What Drove the 7-Day Rally
Two things pushed Nvidia and other AI stocks higher over the past week. First, the Iran ceasefire on April 9 lifted the entire market. Tech stocks led the charge, with Meta, Amazon, Alphabet, and Nvidia all posting strong gains.
Second, AI chip demand keeps growing faster than anyone expected. Nvidia projects $1 trillion in confirmed AI chip orders through 2027. Those are not forecasts. Those are purchase orders from the world's biggest tech companies.
Even after the streak, Nvidia is still down about 1% for the year and 13% below its all-time high. The rally brought the stock closer to fair value. It did not push it into bubble territory.
Intel Joins Musk's $25 Billion Terafab Project
The other major AI story this week came from Intel. On April 7, Intel announced it will be the primary manufacturing partner for Elon Musk's Terafab project. Intel stock jumped 11.4% on the news.
Terafab is a $25 billion chip manufacturing complex planned for Austin, Texas. The goal is to produce 1 terawatt of computing power per year. To put that in context, that is enough to power millions of AI servers.
The facility will have two parts. The first will make AI chips for Tesla's self-driving cars and humanoid robots. The second will make radiation-hardened chips (chips built to survive the harsh conditions of space) for SpaceX's satellite-based AI data centers.
This deal matters for two reasons. It gives Intel a major customer at exactly the right time. And it shows that AI chip demand is spreading beyond cloud computing into cars, robots, and space. The market for these chips is getting wider, not narrower.
Nvidia's Next Generation Is Coming Fast
While Intel is building Musk's factory, Nvidia is preparing its next chip launch. The Rubin GPU is set to ship in the second half of 2026 through Amazon Web Services, Google Cloud, and Microsoft.
Nvidia says Rubin will deliver 5 times the performance of its current Blackwell chip and cut the cost of AI processing by 10 times. If those numbers hold up, it could trigger another wave of spending from companies racing to upgrade their AI systems.

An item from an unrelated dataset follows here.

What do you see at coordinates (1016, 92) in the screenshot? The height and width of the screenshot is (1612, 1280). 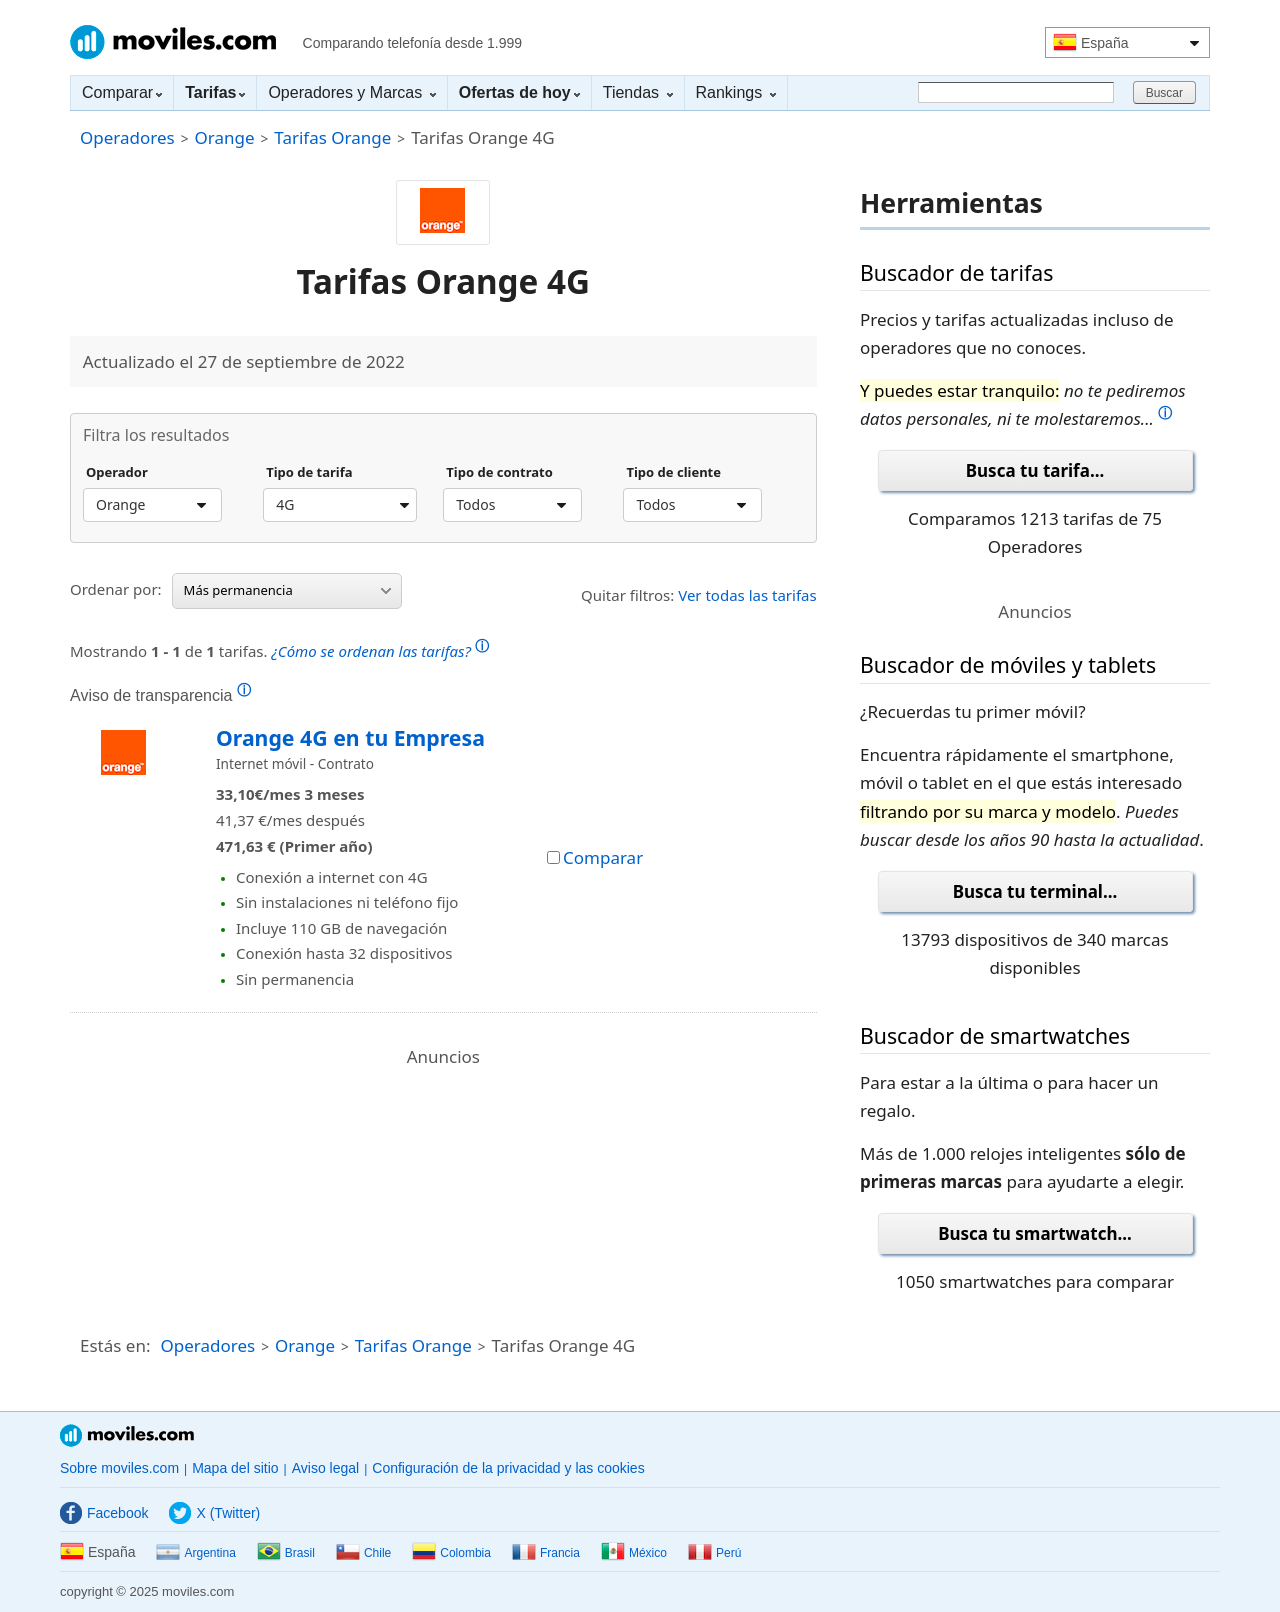 I see `[Buscar]` at bounding box center [1016, 92].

For fiscal year 2026, Nvidia posted $215.94 billion in revenue, up 65% from the year before. Wall Street expects another 79% jump in the current quarter. Those are not normal growth rates for a $2 trillion company.
What This Means for Your Portfolio
The AI trade in 2026 looks different from 2025. Last year, you could buy almost any AI stock and make money. This year, the winners and losers are splitting apart. The Global X Artificial Intelligence ETF is down 3% year-to-date, even as individual names like Seagate (up 645% in the past year) and Intel (surging on the Terafab deal) post huge gains.

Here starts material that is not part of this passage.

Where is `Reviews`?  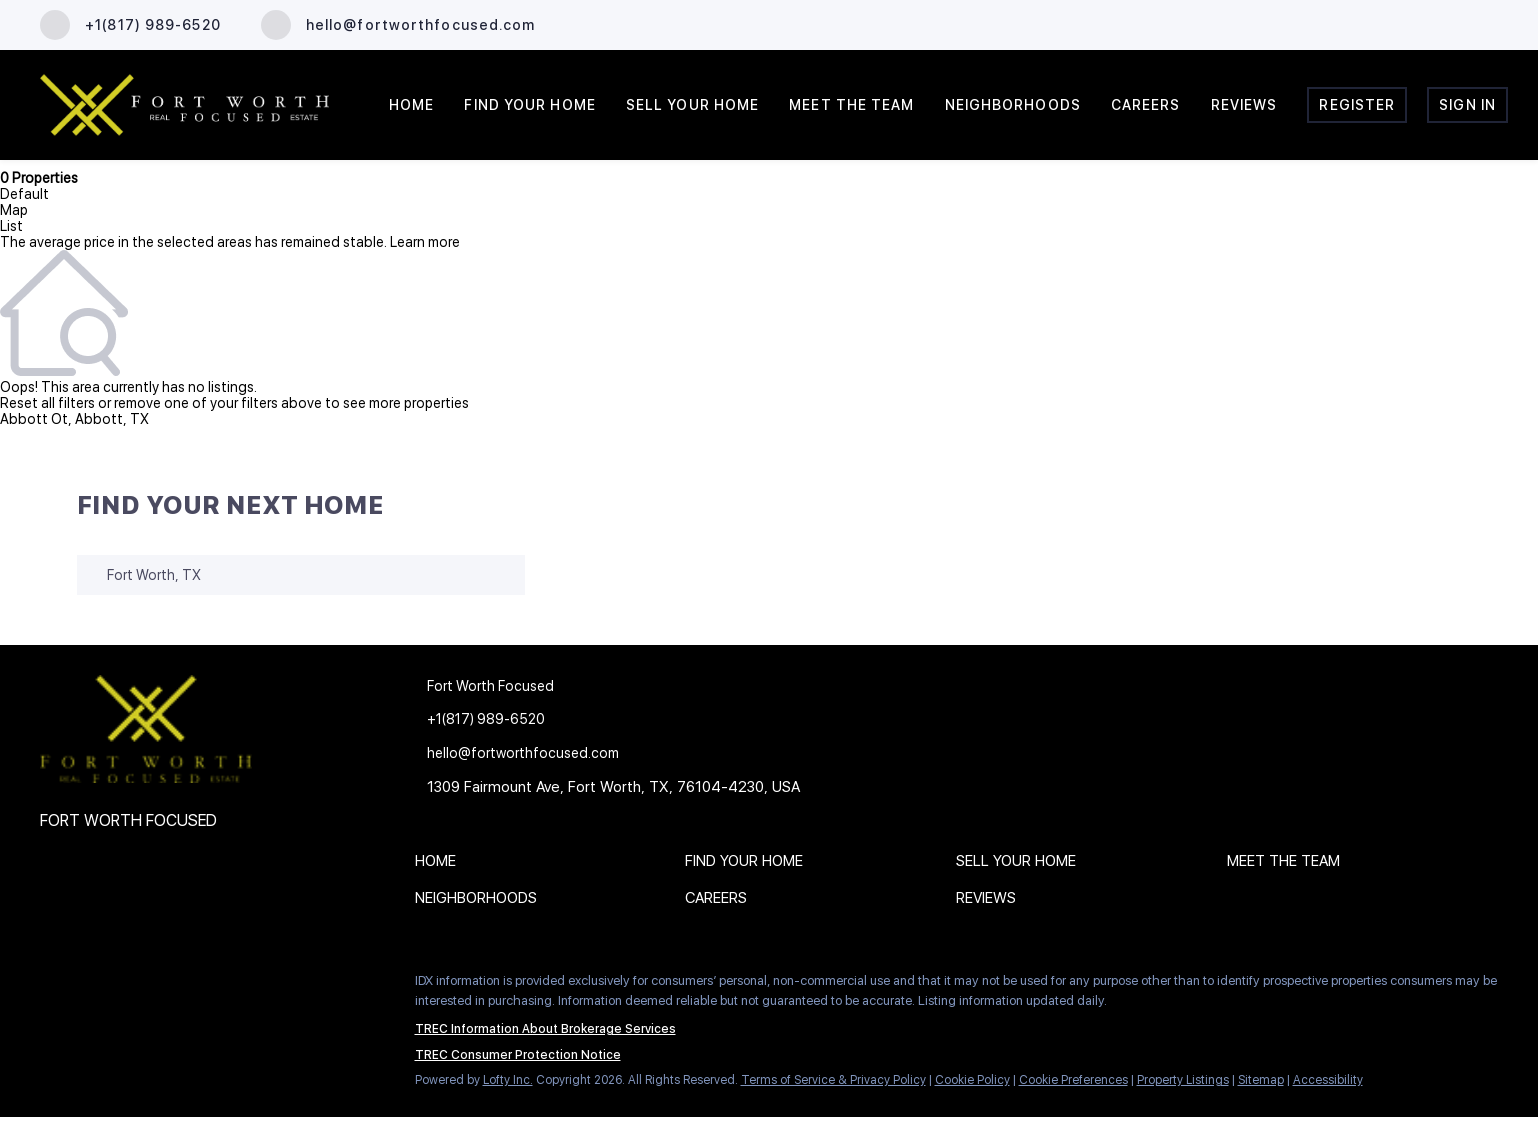 Reviews is located at coordinates (1244, 105).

The lesson: picking the right AI stocks matters more now than it did a year ago. Broad AI ETFs are lagging. Companies with specific, high-demand products are pulling ahead.
The Bottom Line
Nvidia's streak ending is not a warning sign. The company is still growing revenue faster than almost any large-cap stock in history. Intel just landed its biggest deal in years. And AI chip demand is expanding into entirely new industries.
Watch for Nvidia's Rubin chip launch later this year. That is the next big catalyst. And keep an eye on Intel. If Terafab stays on track, the comeback story could be one of 2026's biggest surprises.